AgroIA system architecture and data flow

AgroIA is composed of several loosely coupled subsystems that together automate the full agronomic diagnostic cycle. At the entry point, a GPS coordinate or shapefile is converted into a precise GeoJSON polygon by the SAM delineator. That polygon feeds into the local analysis pipeline, which queries Google Earth Engine for Sentinel-2 NDVI history, calls NASA POWER for climate data, computes the AgroIA Score, generates PDF and HTML reports, and pushes a vector-embedded summary into PostgreSQL. From there, a FastAPI backend exposes the data via REST, a Streamlit dashboard renders it visually, a Telegram bot makes it queryable on mobile, and a RAG engine powered by Ollama enables natural-language lot interrogation.

End-to-end data flow

The diagram below maps the complete flow from raw field data to consumable outputs, matching the architecture described in AGENTS.md:

[GPS points / shapefile]          [Bulk GeoJSON file]
         │                                │
         ▼  (SAM delineation)             ▼  (API ingestion)
[SAM Polygon delineator]     [FastAPI — POST /ingesta/geojson]
  Output: GeoJSON polygon                 │
         │                                │
         └──────────────┬─────────────────┘
                        ▼
         [Analysis Pipeline — Motor Local v2.5]
          python start.py --pipeline <ruta.shp> [cultivo]
          ├─ GEE Sentinel-2 SR  (NDVI histórico, 6 años)
          ├─ NASA POWER         (estrés térmico, fórmula sinusoidal)
          ├─ IsolationForest    (limpieza de outliers satelitales)
          ├─ Score AgroIA       (0–100) + Zonificación K-Means A/B/C
          ├─ build_report()     → PDF  in src/outputs/
          ├─ generar_mapa_offline() → HTML map in outputs/
          └─ enviar_al_rag()    → upsert to PostgreSQL + pgvector
                        │
                        ▼
              [PostgreSQL + pgvector]
               informes_lotes  (UNIQUE lote_id)
               lote_historial  (UNIQUE lote_id, anio)
                        │
          ┌─────────────┼──────────────┐
          ▼             ▼              ▼
    [FastAPI REST]  [Streamlit]  [Telegram bot]
     port 8000      port 8501     polling
          │             │
          └──────────────┤
                         ▼
                  [Ollama — RAG engine]
                   nomic-embed-text (embeddings)
                   gemma3:4b        (generation)

Component breakdown

FastAPI backend

Runs on port 8000. Handles ingestion (/ingesta, /ingesta/geojson), lot queries (/lotes, /lotes/{lote_id}), and health checks.

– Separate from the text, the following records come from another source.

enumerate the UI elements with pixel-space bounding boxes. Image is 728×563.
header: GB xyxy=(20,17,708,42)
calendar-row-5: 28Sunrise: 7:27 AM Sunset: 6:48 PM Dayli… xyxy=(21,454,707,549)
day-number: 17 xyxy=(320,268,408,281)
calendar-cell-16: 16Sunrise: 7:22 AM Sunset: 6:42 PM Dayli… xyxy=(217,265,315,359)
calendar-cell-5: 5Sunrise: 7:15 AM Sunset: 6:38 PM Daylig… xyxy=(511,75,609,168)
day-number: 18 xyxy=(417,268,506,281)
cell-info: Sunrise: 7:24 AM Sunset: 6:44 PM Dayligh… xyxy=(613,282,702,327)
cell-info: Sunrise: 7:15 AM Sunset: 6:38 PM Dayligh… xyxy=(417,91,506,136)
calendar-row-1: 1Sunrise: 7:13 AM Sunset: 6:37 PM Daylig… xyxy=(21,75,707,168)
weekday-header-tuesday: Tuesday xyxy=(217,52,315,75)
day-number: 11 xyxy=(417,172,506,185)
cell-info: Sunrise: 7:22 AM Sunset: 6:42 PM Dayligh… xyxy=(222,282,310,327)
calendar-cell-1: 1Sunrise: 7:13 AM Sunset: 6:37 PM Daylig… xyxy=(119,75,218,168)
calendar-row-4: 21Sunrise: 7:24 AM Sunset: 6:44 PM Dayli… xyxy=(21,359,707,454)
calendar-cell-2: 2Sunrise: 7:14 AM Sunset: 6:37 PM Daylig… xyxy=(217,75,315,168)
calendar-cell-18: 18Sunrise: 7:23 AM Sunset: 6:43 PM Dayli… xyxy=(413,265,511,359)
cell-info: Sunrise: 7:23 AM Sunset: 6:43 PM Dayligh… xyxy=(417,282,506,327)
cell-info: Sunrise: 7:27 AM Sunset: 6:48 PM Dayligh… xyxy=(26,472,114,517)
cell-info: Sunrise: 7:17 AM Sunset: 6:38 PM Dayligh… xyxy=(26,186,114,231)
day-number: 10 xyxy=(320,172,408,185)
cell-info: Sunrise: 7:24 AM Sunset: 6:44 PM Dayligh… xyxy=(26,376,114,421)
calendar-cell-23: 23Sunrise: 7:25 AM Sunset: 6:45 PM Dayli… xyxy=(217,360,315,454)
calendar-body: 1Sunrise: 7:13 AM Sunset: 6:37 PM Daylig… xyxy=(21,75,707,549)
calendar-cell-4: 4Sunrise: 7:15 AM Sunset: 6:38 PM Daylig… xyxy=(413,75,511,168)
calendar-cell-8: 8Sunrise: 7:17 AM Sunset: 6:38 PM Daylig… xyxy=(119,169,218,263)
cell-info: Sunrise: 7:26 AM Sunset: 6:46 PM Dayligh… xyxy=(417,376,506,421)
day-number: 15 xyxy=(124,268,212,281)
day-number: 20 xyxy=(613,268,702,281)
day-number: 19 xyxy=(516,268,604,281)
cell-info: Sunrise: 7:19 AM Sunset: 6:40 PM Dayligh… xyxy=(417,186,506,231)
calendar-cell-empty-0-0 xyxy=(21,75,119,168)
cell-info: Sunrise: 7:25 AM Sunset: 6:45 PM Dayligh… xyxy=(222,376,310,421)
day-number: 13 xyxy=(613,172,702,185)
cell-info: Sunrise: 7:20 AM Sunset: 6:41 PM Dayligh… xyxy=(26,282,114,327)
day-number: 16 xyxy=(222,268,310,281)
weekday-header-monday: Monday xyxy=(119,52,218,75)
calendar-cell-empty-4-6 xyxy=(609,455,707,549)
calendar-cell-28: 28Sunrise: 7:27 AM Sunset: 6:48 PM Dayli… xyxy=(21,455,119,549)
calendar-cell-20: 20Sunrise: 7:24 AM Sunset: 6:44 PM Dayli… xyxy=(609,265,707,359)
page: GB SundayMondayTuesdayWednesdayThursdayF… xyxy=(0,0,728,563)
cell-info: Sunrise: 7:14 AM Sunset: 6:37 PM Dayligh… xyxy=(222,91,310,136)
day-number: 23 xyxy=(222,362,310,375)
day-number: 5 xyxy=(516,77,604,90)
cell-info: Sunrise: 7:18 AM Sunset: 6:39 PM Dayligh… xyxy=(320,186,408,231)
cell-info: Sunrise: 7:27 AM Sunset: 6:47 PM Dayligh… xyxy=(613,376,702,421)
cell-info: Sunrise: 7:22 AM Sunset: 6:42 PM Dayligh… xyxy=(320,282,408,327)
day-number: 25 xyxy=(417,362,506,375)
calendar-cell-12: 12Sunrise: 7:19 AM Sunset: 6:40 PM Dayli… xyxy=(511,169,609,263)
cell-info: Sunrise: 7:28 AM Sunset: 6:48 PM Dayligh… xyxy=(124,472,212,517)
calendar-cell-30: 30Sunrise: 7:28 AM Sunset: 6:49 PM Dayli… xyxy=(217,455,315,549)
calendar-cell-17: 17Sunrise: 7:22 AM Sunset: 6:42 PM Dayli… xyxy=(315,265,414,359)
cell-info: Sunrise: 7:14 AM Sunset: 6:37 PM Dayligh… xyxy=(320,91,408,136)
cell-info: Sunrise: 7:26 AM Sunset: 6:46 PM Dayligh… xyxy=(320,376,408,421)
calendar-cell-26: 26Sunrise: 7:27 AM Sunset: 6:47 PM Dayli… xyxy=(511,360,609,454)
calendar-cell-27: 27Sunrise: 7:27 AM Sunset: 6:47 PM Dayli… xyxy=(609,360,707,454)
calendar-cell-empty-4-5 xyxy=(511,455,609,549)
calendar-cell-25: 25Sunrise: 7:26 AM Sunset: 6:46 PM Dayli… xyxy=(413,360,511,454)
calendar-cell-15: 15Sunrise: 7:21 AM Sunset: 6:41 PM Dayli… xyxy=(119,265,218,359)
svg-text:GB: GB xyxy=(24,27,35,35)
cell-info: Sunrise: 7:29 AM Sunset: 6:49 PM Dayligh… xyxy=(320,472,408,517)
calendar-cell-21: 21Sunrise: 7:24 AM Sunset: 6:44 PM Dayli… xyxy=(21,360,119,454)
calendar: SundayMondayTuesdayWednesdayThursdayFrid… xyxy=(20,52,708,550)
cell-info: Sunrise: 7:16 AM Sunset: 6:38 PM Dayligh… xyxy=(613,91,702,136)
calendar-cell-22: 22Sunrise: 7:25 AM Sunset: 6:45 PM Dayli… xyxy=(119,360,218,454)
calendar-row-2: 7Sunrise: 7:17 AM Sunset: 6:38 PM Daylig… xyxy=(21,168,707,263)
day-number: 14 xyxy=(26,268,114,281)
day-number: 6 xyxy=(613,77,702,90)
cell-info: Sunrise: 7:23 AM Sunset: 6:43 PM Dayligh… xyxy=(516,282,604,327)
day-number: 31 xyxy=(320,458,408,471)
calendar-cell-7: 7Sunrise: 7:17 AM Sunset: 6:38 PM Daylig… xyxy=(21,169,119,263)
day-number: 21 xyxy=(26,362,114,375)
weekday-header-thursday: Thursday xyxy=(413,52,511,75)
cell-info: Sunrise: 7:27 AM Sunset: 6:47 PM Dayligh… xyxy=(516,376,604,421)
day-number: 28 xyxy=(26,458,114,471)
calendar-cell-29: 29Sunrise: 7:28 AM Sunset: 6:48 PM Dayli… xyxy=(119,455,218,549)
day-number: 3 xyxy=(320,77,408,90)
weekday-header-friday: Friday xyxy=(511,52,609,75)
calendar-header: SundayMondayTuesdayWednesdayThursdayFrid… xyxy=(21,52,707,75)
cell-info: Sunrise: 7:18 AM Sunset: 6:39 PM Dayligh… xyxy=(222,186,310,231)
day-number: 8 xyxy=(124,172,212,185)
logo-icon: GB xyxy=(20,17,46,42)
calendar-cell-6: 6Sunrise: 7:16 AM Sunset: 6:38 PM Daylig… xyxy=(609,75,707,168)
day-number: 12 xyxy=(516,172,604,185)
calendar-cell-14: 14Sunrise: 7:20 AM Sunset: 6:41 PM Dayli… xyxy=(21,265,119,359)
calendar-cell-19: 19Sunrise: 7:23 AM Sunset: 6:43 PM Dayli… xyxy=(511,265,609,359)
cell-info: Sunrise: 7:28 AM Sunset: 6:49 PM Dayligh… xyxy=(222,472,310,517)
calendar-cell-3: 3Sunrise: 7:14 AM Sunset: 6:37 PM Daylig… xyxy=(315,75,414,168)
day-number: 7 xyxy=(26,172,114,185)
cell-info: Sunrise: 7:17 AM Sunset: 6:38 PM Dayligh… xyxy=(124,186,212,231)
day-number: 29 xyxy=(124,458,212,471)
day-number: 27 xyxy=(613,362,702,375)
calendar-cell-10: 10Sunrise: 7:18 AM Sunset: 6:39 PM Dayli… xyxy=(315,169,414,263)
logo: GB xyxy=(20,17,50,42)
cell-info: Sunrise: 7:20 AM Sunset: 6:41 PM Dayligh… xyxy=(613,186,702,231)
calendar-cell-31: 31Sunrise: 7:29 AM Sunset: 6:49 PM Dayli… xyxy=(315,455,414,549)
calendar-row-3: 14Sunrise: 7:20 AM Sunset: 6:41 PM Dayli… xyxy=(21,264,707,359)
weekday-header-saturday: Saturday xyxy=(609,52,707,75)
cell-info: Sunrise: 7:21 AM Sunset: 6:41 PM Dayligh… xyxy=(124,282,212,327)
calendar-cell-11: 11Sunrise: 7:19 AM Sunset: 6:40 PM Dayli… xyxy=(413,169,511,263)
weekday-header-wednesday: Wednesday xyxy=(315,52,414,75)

Authentication uses a bearer token from INGESTA_SECRET_KEY.

PostgreSQL + pgvector

Stores lot reports (informes_lotes) and time-series data (lote_historial). The pgvector extension enables cosine similarity search over 768-dimensional embeddings generated by nomic-embed-text.

Google Earth Engine

Provides Sentinel-2 SR imagery for NDVI extraction over the last six years. Authenticated via the earthengine CLI. Requires GEE_PROJECT_ID in .env.

SAM delineator

Segment Anything Model converts GPS points into crop field polygons. Two production runs are stored: 268 maize polygons (TAYPE zone) and 340 pivot-irrigated polygons (Tandil/Balcarce).

Ollama (LLM)

Runs nomic-embed-text for embedding generation and gemma3:4b for RAG response generation. Both models run locally for full data sovereignty.

Streamlit dashboard

Runs on port 8501. Displays lot rankings, NDVI time series, Folium HTML maps, score breakdowns, and the RAG chat interface. Sourced from src/streamlit_app.py.

Telegram bot

Polling-based bot defined in src/bot/telegram_main.py. Exposes RAG queries and lot lookups to mobile users. Started via python start.py --bot.

NASA POWER

Provides historical climate data for heat stress calculation. Called via get_nasa_climate_safe() in src/pipeline/nasa_power.py. No authentication required.

Pipeline module internals

The analysis pipeline lives in src/pipeline/ and is invoked via run_full_analysis(). Each step is a discrete module:

Module	File	Responsibility
GEE extractor	`src/pipeline/gee_extractor.py`	`init_gee()`, Sentinel-2 SR NDVI queries
NASA POWER	`src/pipeline/nasa_power.py`	`get_nasa_climate_safe()`, six-year climate history
Agro math	`src/pipeline/agro_math.py`	`calcular_score()`, `get_gee_ndvi_validado()`, crop config
Reporter	`src/pipeline/reporter.py`	`build_report()` PDF, `generar_mapa_offline()` HTML
Comparative reporter	`src/pipeline/comparative_reporter.py`	Multi-lot ranking PDF
Ingestion	`src/pipeline/ingesta.py`	`construir_payload_v2()`, `enviar_al_rag()`
Utilities	`src/pipeline/utils.py`	`validar_shapefile()` CRS and geometry checks

src/pipeline_local.py is a legacy entry point retained for compatibility. Use python start.py --pipeline for all new work — it injects src/ into the Python path and calls run_full_analysis() from src/pipeline/__init__.py.

AgroIA Score formula

The score aggregates four dimensions into a single 0–100 index. The weights reflect agronomic importance, with crop vigor carrying the highest weight:

Score (0–100) = Vigor (40%) + Estabilidad (30%) + Limpieza (20%) + Clima (10%)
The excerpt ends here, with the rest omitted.